An over the top mess of eyeliner, spray paint and hard rock riffs. But what fun it is.


Key tracks: "Slash 'n' Burn", "Motorcycle Emptiness", "Stay Beautiful"

The goal was to sell sixteen million copies and then break up in a blaze of fire. The cover art was meant to be a photo of the infamous Piss Christ art exhibition and when that failed, the band wanted the packaging to be made out of sand paper so the record would destroy the albums you placed next to it on the shelf. Each song comes with its own quote in the liner notes, from Sylvia Plath to Chuck D, in a wild mix of reading list braggadocio. Manic Street Preachers were going to bring down everything you held dear and take their place as your object of worship whether you wanted to or not - the only love song they had written blatantly stated "you love us", and that wasn't a request.

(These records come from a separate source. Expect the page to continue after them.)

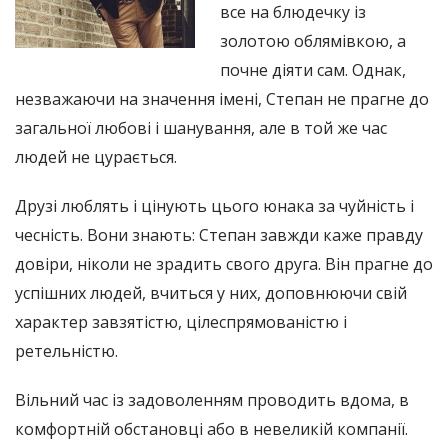
все на блюдечку із
золотою облямівкою, а
почне діяти сам. Однак,
незважаючи на значення імені, Степан не прагне до
загальної любові і шанування, але в той же час
людей не цурається.
Друзі люблять і цінують цього юнака за чуйність і
чесність. Вони знають: Степан завжди каже правду
довіри, ніколи не зрадить свого друга. Він прагне до
успішних людей, вчиться у них, доповнюючи свій
характер завзятістю, цілеспрямованістю і
ретельністю.
Вільний час із задоволенням проводить вдома, в
комфортній обстановці або в невеликій компанії.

In reality though, Manic Street Preachers were four young men from Wales with more guts than skill. The supposed rhythm guitarist couldn't even play his instrument, but it's okay because the lead guitarist had more skill than everyone else in the band combined - and the drummer didn't play on the album because he got so obsessed with getting the slickest possible drum sound that the final product is all MIDI programming. They intended their debut album to be too big to ignore, so it was intentionally stuffed to its brims to create something monolithic. Behind the self-built hype machine, you had four nobodies testing just how much bravado they could get away with while having a giggle antagonising every member of the press they came across.

Generation Terrorists certainly was an entrance to remember. Its mixture of 80s hard rock guitars, punk rock power and snappy pop hooks was already out of place and somewhat outdated by the early 90s, but the band had such belief in it you'd be forgiven for thinking they had come up with the sound all on their own. The lyrics are frequently more preoccupied with how many literal references and dictionary deep cuts could be crammed into them, syllable counts or coherency be damned, while the politics the band proudly held up and front were tailored into snappy, attention-grabbing pull quotes. It is, politely put, a mess of an album. But it's a beautiful mess, and the band openly embraced and identified with that very notion - "we're a mess of eyeliner and spray paint"; "we won't die of devotion / understand we can never belong"; "rock and roll is our epiphany / culture, alienation, boredom and despair". When they weren't holding up a finger at the world, they were proudly in love with their own disillusionment and lack of belonging.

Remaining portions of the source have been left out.